Conjointement, ces trois facteurs contribuent à un préjugé d'infériorité et à la construction d'exigences élevées envers soi-même, voire autrui. Le préjugé d'infériorité se traduit par la conviction intime de valoir moins que les autres, de ne pas avoir suffisamment de capacités physiques et intellectuelles. Cette croyance mène à une estime de soi fragile. 

Quant aux exigences élevées, elles découlent du préjugé d'infériorité sous un mode de pensées rigide du type « Je suis inférieur aux autres, alors pour m'en sortir je dois être parfait ». 


Le trop, ennemi du bien

L’émotion ressentie par les personnes au perfectionnisme excessif, ou aux idéaux exigeants est la pression. C’est un rouleau compresseur aussi impitoyable qu’invisible pour le sujet lui-même. Vers la perfection _ utopique et inatteignable _ le sujet cherche constamment à dépasser ses limites, à faire toujours mieux. La peur de l’échec est constante, sourde ou criante. Ces personnes vivent la pression du résultat et de la performance, mais aussi la pression temporelle. Faire vite pour faire plus. Il y a tellement de choses à faire, et si peu de temps pour les faire… et les faire bien. Un chemin vers la frustration permanente, l’épuisement, le burn-out.

 

“Musturbation”

On doit à Albert Ellis, célèbre psychothérapeute, ce jeu de mots sur les impératifs irréalistes – qu’il appelle des « musts » – engendrant des dramatisations, des condamnations de soi (ou d’autrui) et du défaitisme. « La musturbation[8] est une forme de comportement infiniment plus pernicieuse que la masturbation ». Et pourtant les candidats à l’embauche l’utilisent encore à outrance pour évoquer leur plus gros défaut. Dans un contexte de recrutement cette qualité déguisée en défaut, propose  dans sa version positive  une grande capacité de travail, des performances élevées et le sens du travail bien fait. Cependant, ce perfectionnisme prétendument attractif est comme nous l’avons vu un puissant générateur d’anxiété et de diminution de la productivité.

 

S’assouplir

Le premier objectif est d’aider le perfectionniste à identifier les besoins irrépressibles à être perfectionniste. Mais aussi l’aider à observer les dommages collatéraux de sa compulsion. Il doit aussi concevoir que ce n’est pas la perfection qui génère l’amour, le respect ou l’attachement, mais bien la complexité de sa personnalité, y compris ses imperfections. Puis apprendre à trier, discriminer les situations à haut niveau d’exigences, de celles qui ne méritent pas tout ce développement de ressources et d’énergie. Sortir de « parfait pour tout et tout le temps », utiliser des échelles de valeur pour doser, baisser le niveau d’exigences, apprendre à mettre le curseur quelque part… entre l’échec et l’excellence. 
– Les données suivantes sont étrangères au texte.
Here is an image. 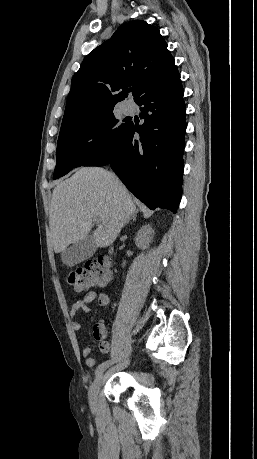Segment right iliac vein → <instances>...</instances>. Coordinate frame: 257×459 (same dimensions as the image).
<instances>
[{
	"instance_id": "obj_1",
	"label": "right iliac vein",
	"mask_w": 257,
	"mask_h": 459,
	"mask_svg": "<svg viewBox=\"0 0 257 459\" xmlns=\"http://www.w3.org/2000/svg\"><path fill=\"white\" fill-rule=\"evenodd\" d=\"M102 379H103V374H100L99 376L96 377V379L93 381V383L90 386V389L88 392V399L92 407H94L97 403V395H98L100 386L102 384Z\"/></svg>"
}]
</instances>
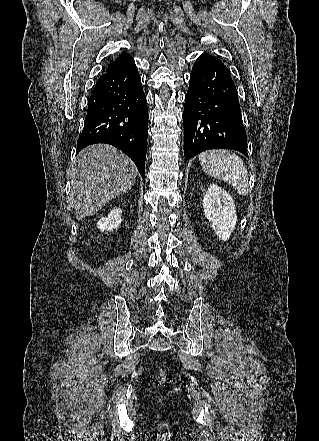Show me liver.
Returning a JSON list of instances; mask_svg holds the SVG:
<instances>
[{
  "label": "liver",
  "mask_w": 319,
  "mask_h": 441,
  "mask_svg": "<svg viewBox=\"0 0 319 441\" xmlns=\"http://www.w3.org/2000/svg\"><path fill=\"white\" fill-rule=\"evenodd\" d=\"M137 169L124 153L104 144L91 145L70 170V204L77 220L92 216L135 184Z\"/></svg>",
  "instance_id": "1"
}]
</instances>
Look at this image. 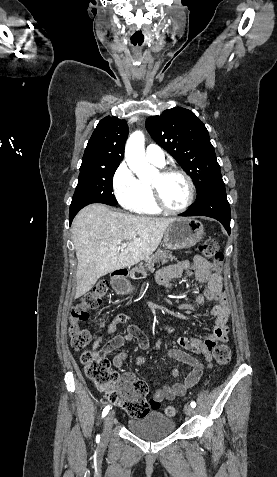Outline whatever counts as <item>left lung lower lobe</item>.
Wrapping results in <instances>:
<instances>
[{
  "label": "left lung lower lobe",
  "mask_w": 277,
  "mask_h": 477,
  "mask_svg": "<svg viewBox=\"0 0 277 477\" xmlns=\"http://www.w3.org/2000/svg\"><path fill=\"white\" fill-rule=\"evenodd\" d=\"M180 216H207L220 221L230 234V206L222 177L213 179L196 203Z\"/></svg>",
  "instance_id": "1"
}]
</instances>
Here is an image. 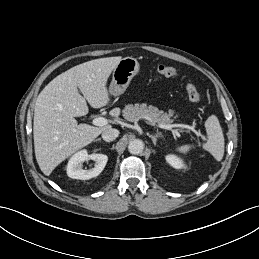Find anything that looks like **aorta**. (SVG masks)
<instances>
[{
	"label": "aorta",
	"instance_id": "762f6f07",
	"mask_svg": "<svg viewBox=\"0 0 259 259\" xmlns=\"http://www.w3.org/2000/svg\"><path fill=\"white\" fill-rule=\"evenodd\" d=\"M144 143L140 139L132 140L128 145V150L131 154L138 155L143 152Z\"/></svg>",
	"mask_w": 259,
	"mask_h": 259
}]
</instances>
Je donne des tâches à réaliser en dehors des séances pour faire l’expérience du bien, du satisfaisant, un cran en dessous de la perfection. Une qualité ou un résultat à 9/10, plutôt que 10/10. Et constater que 9/10 ou 8/10 c’est bien, cela suffit, il n’y a pas de conséquence funeste, et que l’on reste une personne de valeur et digne d’amour. Faire la cuisine en omettant un ingrédient dans une recette, porter un vêtement non-repassé le week-end à la maison, pour plus tard, laisser un tiers se charger d’une tâche _ménagère ou administrative par exemple _ sans intervenir, pour développer la tolérance à l’imperfection. 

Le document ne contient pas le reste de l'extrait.